Kopfhörer tief in den Ohren, Heavy Metal aus der wilden Jugendzeit, Black Sabbath, Iron Maiden oder Slayer. Laut genug, dass die Ente neben mir mit dem Kopf wippt. Dazu eine Flasche Bier vom Kiosk in der Hand wärmen, damit sie nicht allzu kalt auf den empfindlichen Rentnermagen schlägt. Vielleicht noch eine billige Zigarre im Mundwinkel. Man raucht sie nicht richtig, sagt er. Ich paffe nur und sitze da, lasse den Rauch der Welt an mir vorbeiziehen und grinse innerlich.
Ich schaue den Jungen zu. Denen mit schicker Aktentasche, darin der Nudelsalat, weil die Kantine zu teuer ist. Alle hetzen sie zur U-Bahn, als hänge das Schicksal der Nation an ihrer Pünktlichkeit. Wie wichtig sie sich vorkommen. Dabei rennen sie im Grunde nur einem Traum hinterher. Irgendwann auch einmal hier auf einer Parkbank am Fluss sitzen zu dürfen. Mit Bier, Zigarre und dröhnendem Heavy-Metal. Arme Würstchen, denke ich. Ihr müsst noch Jahrzehnte buckeln, bis ihr auf meine Bank dürft.
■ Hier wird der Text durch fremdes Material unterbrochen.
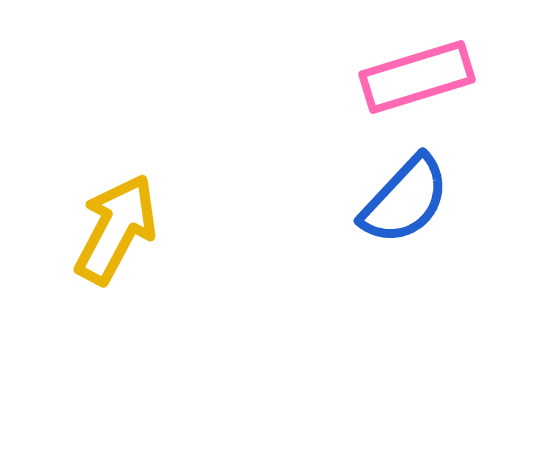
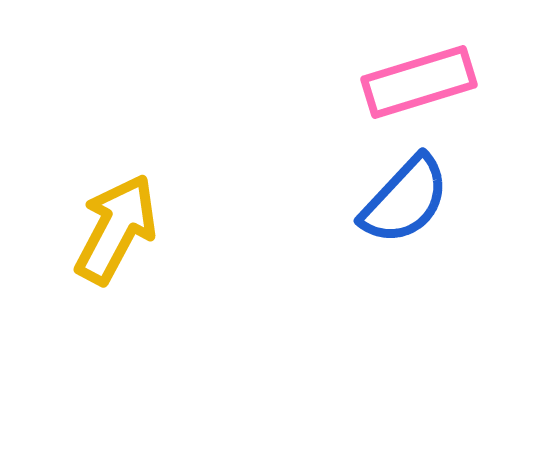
pink rectangle: moved 2 px right, 5 px down
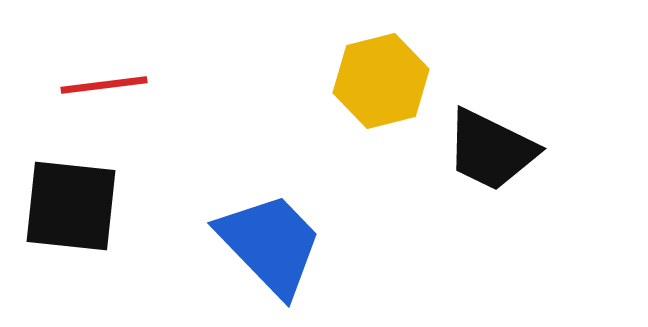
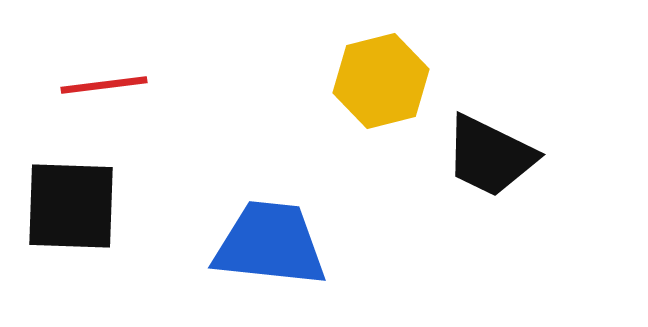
black trapezoid: moved 1 px left, 6 px down
black square: rotated 4 degrees counterclockwise
blue trapezoid: rotated 40 degrees counterclockwise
Jetzt kommt die Regierung und verkauft das als Fortschritt. Aktivrente. Ab 2026 dürft ihr Rentner 2000 Euro steuerfrei dazuverdienen. Super, oder? Aktiv heißt in Wahrheit nochmals malochen. Und das alles wegen 300 Euro weniger Abzügen. Rechnet sich nicht. Ich will doch endlich passiv sein. Die Entenfütter-Rente reicht. Mager, aber reicht.
Statt Spreeufer, mit Blick auf Boote und Geflügel, wieder ins Werk? Der Ex-Chef ruft an. „Horst, mit der Aktivrente lohnt sich das doch jetzt“. Der Mann kann genauso wenig rechnen wie die Regierung. Von der sind wir das ja gewohnt.
300 Euro weniger Abzüge motivieren mich nicht. Und mein Kegelbruder Wilfried, Selbstständiger, kann gar nichts aktiv dazuverdienen. Das nennen sie soziale Gerechtigkeit. Die können sie sich wo hinschieben. Danke, Regierung.
Ich bleibe eisern bei meiner Passivrente von 1420 Euro. Schönen Dank auch für 45 Jahre am Fließband bei BMW in Berlin Spandau. Mein Platz auf städtischen Parkbank an der schönen Spree bleibt besetzt. Jeden Morgen um neun. Mit Bier, Zigarre und Heavy Metal. Die Enten warten schon. Sollen die anderen hetzen. Ich habe endlich Zeit.